■ **RECORD EXCERPTS**
○ ○ ○ ○ ○ ○ ○
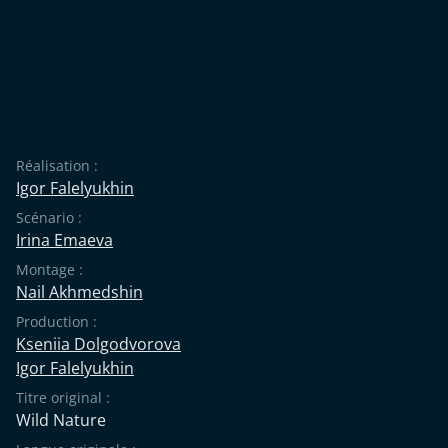
Réalisation :
Igor Falelyukhin
Scénario :
Irina Emaeva
Montage :
Nail Akhmedshin
Production :
Kseniia Dolgodvorova
Igor Falelyukhin
Titre original :
Wild Nature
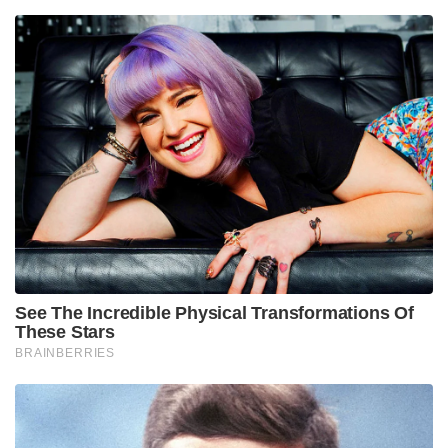
See The Incredible Physical Transformations Of
These Stars
BRAINBERRIES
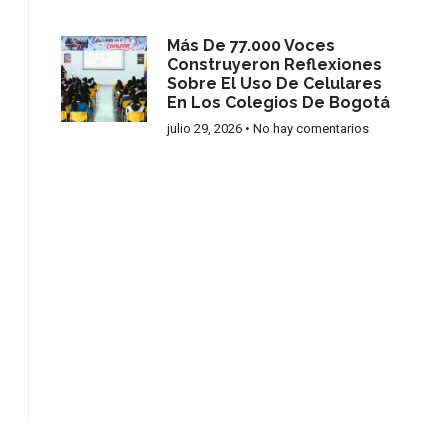
Más De 77.000 Voces
Construyeron Reflexiones
Sobre El Uso De Celulares
En Los Colegios De Bogotá
julio 29, 2026
No hay comentarios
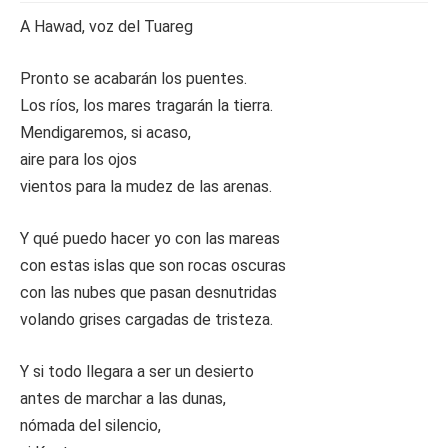
A Hawad, voz del Tuareg
Pronto se acabarán los puentes.
Los ríos, los mares tragarán la tierra.
Mendigaremos, si acaso,
aire para los ojos
vientos para la mudez de las arenas.
Y qué puedo hacer yo con las mareas
con estas islas que son rocas oscuras
con las nubes que pasan desnutridas
volando grises cargadas de tristeza.
Y si todo llegara a ser un desierto
antes de marchar a las dunas,
nómada del silencio,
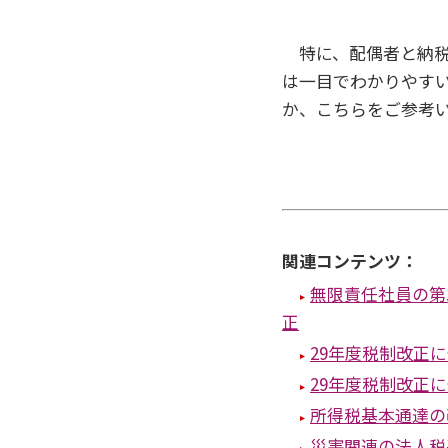
特に、配偶者と納税
は一目でわかりやす
か、こちらをご参考
関連コンテンツ：
無限責任社員の第
正
29年度税制改正
29年度税制改正
所得税基本通達の
災害関連の法人税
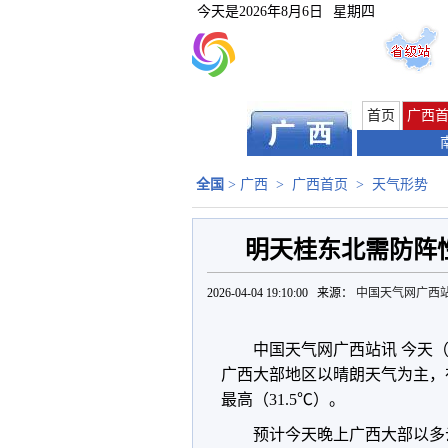
今天是
2026年8月6日
星期四
首页
广西
全国
>
广西
>
广西首页
>
天气形势
明天桂东北需防阵
2026-04-04 19:10:00 来源：
中国天气网广西
中国天气网广西站讯 今天（
广西大部地区以晴朗天气为主，
最高（31.5℃）。
预计今天晚上广西大部以多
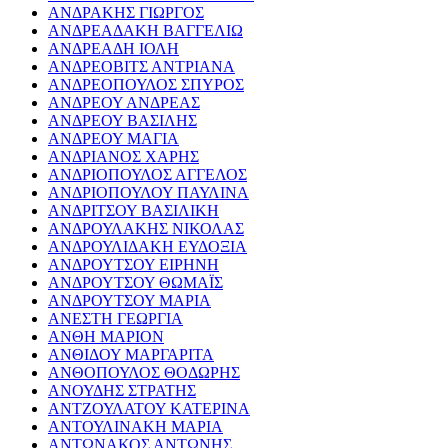
ΑΝΔΡΑΚΗΣ ΓΙΩΡΓΟΣ
ΑΝΔΡΕΑΔΑΚΗ ΒΑΓΓΕΛΙΩ
ΑΝΔΡΕΑΔΗ ΙΟΛΗ
ΑΝΔΡΕΟΒΙΤΣ ΑΝΤΡΙΑΝΑ
ΑΝΔΡΕΟΠΟΥΛΟΣ ΣΠΥΡΟΣ
ΑΝΔΡΕΟΥ ΑΝΔΡΕΑΣ
ΑΝΔΡΕΟΥ ΒΑΣΙΛΗΣ
ΑΝΔΡΕΟΥ ΜΑΓΙΑ
ΑΝΔΡΙΑΝΟΣ ΧΑΡΗΣ
ΑΝΔΡΙΟΠΟΥΛΟΣ ΑΓΓΕΛΟΣ
ΑΝΔΡΙΟΠΟΥΛΟΥ ΠΑΥΛΙΝΑ
ΑΝΔΡΙΤΣΟΥ ΒΑΣΙΛΙΚΗ
ΑΝΔΡΟΥΛΑΚΗΣ ΝΙΚΟΛΑΣ
ΑΝΔΡΟΥΛΙΔΑΚΗ ΕΥΔΟΞΙΑ
ΑΝΔΡΟΥΤΣΟΥ ΕΙΡΗΝΗ
ΑΝΔΡΟΥΤΣΟΥ ΘΩΜΑΪΣ
ΑΝΔΡΟΥΤΣΟΥ ΜΑΡΙΑ
ΑΝΕΣΤΗ ΓΕΩΡΓΙΑ
ΑΝΘΗ ΜΑΡΙΟΝ
ΑΝΘΙΔΟΥ ΜΑΡΓΑΡΙΤΑ
ΑΝΘΟΠΟΥΛΟΣ ΘΟΔΩΡΗΣ
ΑΝΟΥΔΗΣ ΣΤΡΑΤΗΣ
ΑΝΤΖΟΥΛΑΤΟΥ ΚΑΤΕΡΙΝΑ
ΑΝΤΟΥΛΙΝΑΚΗ ΜΑΡΙΑ
ΑΝΤΩΝΑΚΟΣ ΑΝΤΩΝΗΣ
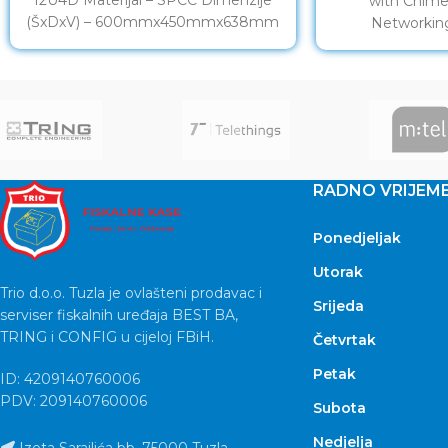
with Chime
(ŠxDxV) – 600mmx450mmx638mm
Networkin
Montaža – Montaža na zid i ravne
Devices,100-240 
Remote Con
RADNO VRIJEM
Ponedjeljak
Utorak
Trio d.o.o. Tuzla je ovlašteni prodavac i
Srijeda
serviser fiskalnih uređaja BEST BA,
TRING i CONFIG u cijeloj FBiH.
Četvrtak
Petak
ID: 4209140760006
PDV: 209140760006
Subota
Nedjelja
○ ○ ○ ○ ○ ○ ○
■ **WHAT YOU SHOULD DO**
Leaving out the pictures, return the records exactly as given.

■ **WRITTEN REPLY**
Réalisation :
Igor Falelyukhin
Scénario :
Irina Emaeva
Montage :
Nail Akhmedshin
Production :
Kseniia Dolgodvorova
Igor Falelyukhin
Titre original :
Wild Nature
See The Incredible Physical Transformations Of
These Stars
BRAINBERRIES
Más De 77.000 Voces
Construyeron Reflexiones
Sobre El Uso De Celulares
En Los Colegios De Bogotá
julio 29, 2026
No hay comentarios
A Hawad, voz del Tuareg
Pronto se acabarán los puentes.
Los ríos, los mares tragarán la tierra.
Mendigaremos, si acaso,
aire para los ojos
vientos para la mudez de las arenas.
Y qué puedo hacer yo con las mareas
con estas islas que son rocas oscuras
con las nubes que pasan desnutridas
volando grises cargadas de tristeza.
Y si todo llegara a ser un desierto
antes de marchar a las dunas,
nómada del silencio,
特に、配偶者と納税
は一目でわかりやす
か、こちらをご参考
関連コンテンツ：
無限責任社員の第
正
29年度税制改正
29年度税制改正
所得税基本通達の
災害関連の法人税
今天是
2026年8月6日
星期四
首页
广西
全国
>
广西
>
广西首页
>
天气形势
明天桂东北需防阵
2026-04-04 19:10:00 来源：
中国天气网广西
中国天气网广西站讯 今天（
广西大部地区以晴朗天气为主，
最高（31.5℃）。
预计今天晚上广西大部以多
ΑΝΔΡΑΚΗΣ ΓΙΩΡΓΟΣ
ΑΝΔΡΕΑΔΑΚΗ ΒΑΓΓΕΛΙΩ
ΑΝΔΡΕΑΔΗ ΙΟΛΗ
ΑΝΔΡΕΟΒΙΤΣ ΑΝΤΡΙΑΝΑ
ΑΝΔΡΕΟΠΟΥΛΟΣ ΣΠΥΡΟΣ
ΑΝΔΡΕΟΥ ΑΝΔΡΕΑΣ
ΑΝΔΡΕΟΥ ΒΑΣΙΛΗΣ
ΑΝΔΡΕΟΥ ΜΑΓΙΑ
ΑΝΔΡΙΑΝΟΣ ΧΑΡΗΣ
ΑΝΔΡΙΟΠΟΥΛΟΣ ΑΓΓΕΛΟΣ
ΑΝΔΡΙΟΠΟΥΛΟΥ ΠΑΥΛΙΝΑ
ΑΝΔΡΙΤΣΟΥ ΒΑΣΙΛΙΚΗ
ΑΝΔΡΟΥΛΑΚΗΣ ΝΙΚΟΛΑΣ
ΑΝΔΡΟΥΛΙΔΑΚΗ ΕΥΔΟΞΙΑ
ΑΝΔΡΟΥΤΣΟΥ ΕΙΡΗΝΗ
ΑΝΔΡΟΥΤΣΟΥ ΘΩΜΑΪΣ
ΑΝΔΡΟΥΤΣΟΥ ΜΑΡΙΑ
ΑΝΕΣΤΗ ΓΕΩΡΓΙΑ
ΑΝΘΗ ΜΑΡΙΟΝ
ΑΝΘΙΔΟΥ ΜΑΡΓΑΡΙΤΑ
ΑΝΘΟΠΟΥΛΟΣ ΘΟΔΩΡΗΣ
ΑΝΟΥΔΗΣ ΣΤΡΑΤΗΣ
ΑΝΤΖΟΥΛΑΤΟΥ ΚΑΤΕΡΙΝΑ
ΑΝΤΟΥΛΙΝΑΚΗ ΜΑΡΙΑ
ΑΝΤΩΝΑΚΟΣ ΑΝΤΩΝΗΣ
with Chime
(ŠxDxV) – 600mmx450mmx638mm
Networkin
Montaža – Montaža na zid i ravne
Devices,100-240 
Remote Con
RADNO VRIJEM
Ponedjeljak
Utorak
Trio d.o.o. Tuzla je ovlašteni prodavac i
Srijeda
serviser fiskalnih uređaja BEST BA,
TRING i CONFIG u cijeloj FBiH.
Četvrtak
Petak
ID: 4209140760006
PDV: 209140760006
Subota
Nedjelja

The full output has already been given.